Will that happen? People reasonably argue that Russia is playing both sides and it remains to be seen.

ESBack in the early 1990s, U.S. diplomats and others from Europe actively challenged Russia’s role as the preeminent mediator in Karabakh. 25 years later, is U.S. still as interested? Would the American leadership care if Russia decided to introduce its forces in Karabakh and Azerbaijan?

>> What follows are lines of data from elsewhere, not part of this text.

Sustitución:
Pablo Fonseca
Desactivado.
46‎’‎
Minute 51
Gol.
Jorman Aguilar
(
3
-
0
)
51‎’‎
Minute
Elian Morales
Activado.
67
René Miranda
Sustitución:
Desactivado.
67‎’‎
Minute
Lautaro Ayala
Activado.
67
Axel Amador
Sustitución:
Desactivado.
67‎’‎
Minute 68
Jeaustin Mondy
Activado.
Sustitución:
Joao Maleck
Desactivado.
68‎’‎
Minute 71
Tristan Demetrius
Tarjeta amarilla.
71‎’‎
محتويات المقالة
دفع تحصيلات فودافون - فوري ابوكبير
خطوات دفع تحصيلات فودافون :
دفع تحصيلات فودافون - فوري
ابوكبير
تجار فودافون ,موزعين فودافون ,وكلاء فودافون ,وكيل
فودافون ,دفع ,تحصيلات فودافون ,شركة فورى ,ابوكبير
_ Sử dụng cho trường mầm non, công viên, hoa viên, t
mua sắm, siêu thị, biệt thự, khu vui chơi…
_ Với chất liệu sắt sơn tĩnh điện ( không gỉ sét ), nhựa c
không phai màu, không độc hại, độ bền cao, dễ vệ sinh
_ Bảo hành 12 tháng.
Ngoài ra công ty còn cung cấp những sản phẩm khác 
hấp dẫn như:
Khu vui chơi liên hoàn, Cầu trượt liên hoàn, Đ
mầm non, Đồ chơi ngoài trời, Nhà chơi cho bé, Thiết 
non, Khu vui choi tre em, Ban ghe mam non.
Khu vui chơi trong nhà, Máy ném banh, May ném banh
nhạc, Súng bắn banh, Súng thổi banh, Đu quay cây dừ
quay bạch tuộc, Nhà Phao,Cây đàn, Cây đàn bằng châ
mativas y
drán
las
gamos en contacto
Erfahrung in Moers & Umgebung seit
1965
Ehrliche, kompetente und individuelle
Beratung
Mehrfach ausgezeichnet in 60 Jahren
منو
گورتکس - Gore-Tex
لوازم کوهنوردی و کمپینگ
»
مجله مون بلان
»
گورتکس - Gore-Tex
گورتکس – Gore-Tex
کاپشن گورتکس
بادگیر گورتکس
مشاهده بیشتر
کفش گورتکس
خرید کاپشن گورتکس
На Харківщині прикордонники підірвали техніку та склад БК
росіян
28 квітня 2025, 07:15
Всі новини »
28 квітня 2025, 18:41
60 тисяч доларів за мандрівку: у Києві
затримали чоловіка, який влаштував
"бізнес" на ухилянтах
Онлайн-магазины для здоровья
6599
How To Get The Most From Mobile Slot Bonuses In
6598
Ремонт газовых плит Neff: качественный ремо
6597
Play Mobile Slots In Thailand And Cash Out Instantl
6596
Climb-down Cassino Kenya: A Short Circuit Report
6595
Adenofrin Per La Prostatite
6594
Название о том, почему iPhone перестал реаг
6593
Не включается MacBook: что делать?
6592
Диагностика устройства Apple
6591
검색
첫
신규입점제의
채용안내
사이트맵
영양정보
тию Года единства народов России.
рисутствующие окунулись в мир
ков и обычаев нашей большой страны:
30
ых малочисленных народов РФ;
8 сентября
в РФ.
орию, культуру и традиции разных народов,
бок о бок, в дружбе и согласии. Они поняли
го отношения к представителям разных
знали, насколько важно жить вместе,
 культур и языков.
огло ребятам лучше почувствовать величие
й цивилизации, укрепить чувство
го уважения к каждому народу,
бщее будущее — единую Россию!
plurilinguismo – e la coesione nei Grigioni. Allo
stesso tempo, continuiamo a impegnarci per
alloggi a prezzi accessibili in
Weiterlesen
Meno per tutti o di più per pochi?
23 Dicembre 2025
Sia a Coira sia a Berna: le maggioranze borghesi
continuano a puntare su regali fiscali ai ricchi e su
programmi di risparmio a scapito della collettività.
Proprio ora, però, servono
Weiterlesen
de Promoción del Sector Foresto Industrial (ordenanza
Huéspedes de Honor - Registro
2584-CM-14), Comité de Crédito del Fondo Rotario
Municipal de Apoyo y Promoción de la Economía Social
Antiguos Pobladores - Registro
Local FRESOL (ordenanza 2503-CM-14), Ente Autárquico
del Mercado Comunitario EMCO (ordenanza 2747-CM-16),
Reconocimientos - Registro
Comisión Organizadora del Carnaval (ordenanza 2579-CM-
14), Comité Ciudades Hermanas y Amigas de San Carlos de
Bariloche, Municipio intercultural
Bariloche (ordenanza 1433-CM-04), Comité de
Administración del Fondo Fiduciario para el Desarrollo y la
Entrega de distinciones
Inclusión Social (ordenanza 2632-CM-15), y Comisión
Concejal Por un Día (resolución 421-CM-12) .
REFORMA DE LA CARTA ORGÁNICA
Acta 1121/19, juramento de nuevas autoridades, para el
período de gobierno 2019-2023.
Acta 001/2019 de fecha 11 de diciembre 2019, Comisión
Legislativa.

GT: After Ukraine, U.S.-Russian relations are so poisoned that any move by Russia to send forces, even peacekeeping forces to the South Caucasus would be viewed with great suspicion by many in the U.S. foreign policy establishment. A zero-sum mentality has returned and anything seen as a gain for Russia is seen as a loss for the West. Even if it is in the area that is not of vital strategic interest to U.S. and has only symbolic significance, it would still be opposed by quite a number of people.

I would hope if there is a Russian military intervention in Karabakh, it would be judged on its merits, but I think suspicions run extremely deep. The Trump Administration is so boxed in by its apparent collusion with Russia and the associated investigations that any kind of cooperation with Russia would seem out of question at this juncture. Prominent Democrats have joined hawkish Republicans to declare that we are effectively ‘at war’ with Russia. This is extremely dangerous. Like it or not, we need to live with Russia, to understand it, and cooperate when we can.

Disclaimer: While a graduate student at Virginia Tech, Emil Sanamyan assisted with research and did translations for the Near Abroad.